Theo Gavrielides: There are some cases that you can bring to court only as multiple discrimination cases—you cannot bring the cases to court as a single discrimination case; it has to be a multiple discrimination issue, if that makes sense. The cases that I have in front of me classify direct and indirect discrimination and harassment, and combine cases such as gender and race—I have a few—gender and age, gender and religion, and combinations of the different so-called equality strands.
Q 97John Penrose: Does that mean that they were not brought at all, or that they were brought on a single basis and lost, whereas in your view they would have been run if they could be brought on a double basis?
Theo Gavrielides: Most of them were brought as a multiple discrimination case, not as a single discrimination case, and were lost—after 1994.
Q 98John Penrose: I think that we shall have to circulate that—that would be very helpful. Sorry, Professor Whittle.
Stephen Whittle: It is very important to remember that if someone brings a successful multiple discrimination case, they may well have some sort of compensation for that from two different sections—two different parts, effectively—and it may well make a considerable difference to their potential life.

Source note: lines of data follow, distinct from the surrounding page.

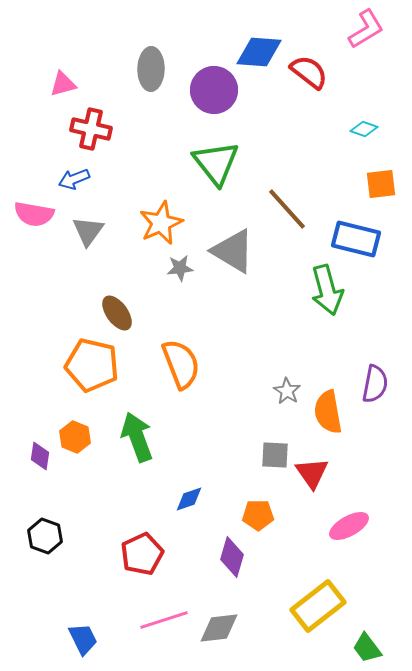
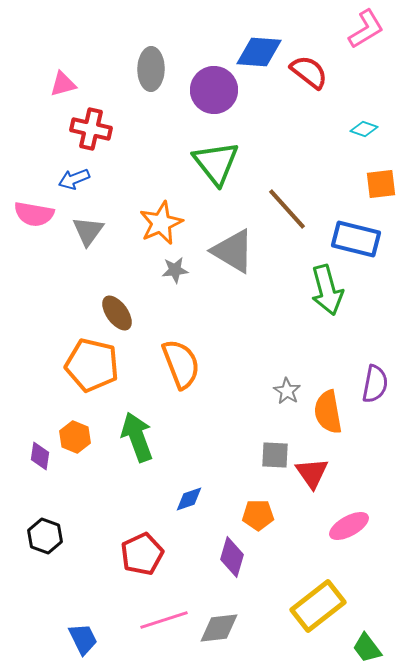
gray star at (180, 268): moved 5 px left, 2 px down
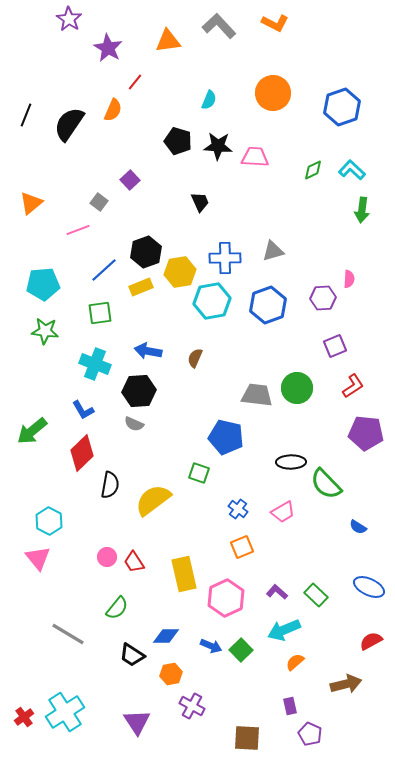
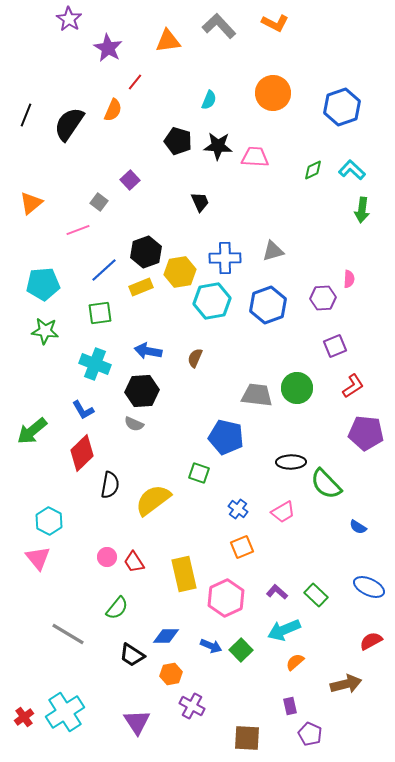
black hexagon at (139, 391): moved 3 px right
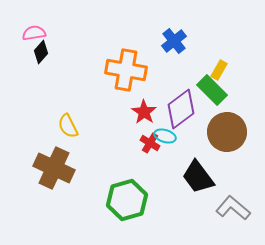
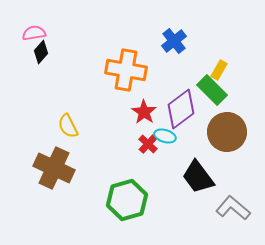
red cross: moved 2 px left, 1 px down; rotated 12 degrees clockwise
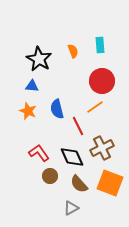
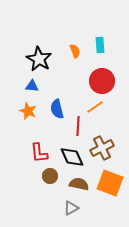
orange semicircle: moved 2 px right
red line: rotated 30 degrees clockwise
red L-shape: rotated 150 degrees counterclockwise
brown semicircle: rotated 144 degrees clockwise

Most discrimination cases provide so little—someone has lost their job, but what the hell! It is a sort of baring chests exercise, almost. However, when someone has experienced multiple discrimination and they have brought both cases successfully, then their award is multiplied as well. That can make a huge difference.
Q 99John Penrose: I guess my point was not about the intellectual logic of multiple discrimination existing, but whether people had concrete examples of it existing in the real world. A final question on this to any of the panel: how do you feel about the notion of limiting multiple discrimination to just two grounds? We have all the different strands of discrimination in the Equality Bill, so why limit it to only two?
Rob Berkeley: At least it is further than we are now.
Q 100John Penrose: But intellectually, would you want to see it limited to three, four or none at all, or just lump them all in—not that I think that anyone would necessarily qualify for all of them; but, in theory, as many as apply?
Rob Berkeley: As many as possible and practicable. Two may be a way ahead, and would be better than what we currently have.
Theo Gavrielides: The academic answer is yes, we should extend to all equality strands. The lawyer’s answer would be that that is almost impractical. We would need to wait for test cases to see how it is going to play out in practice.
Q 101John Penrose: It would be hideously complicated, I am sure.
Ben Summerskill: That would simply put the lawyers on to “Christmas has come early”.
John Penrose: A huge regulatory burden, which would be gratefully looked at.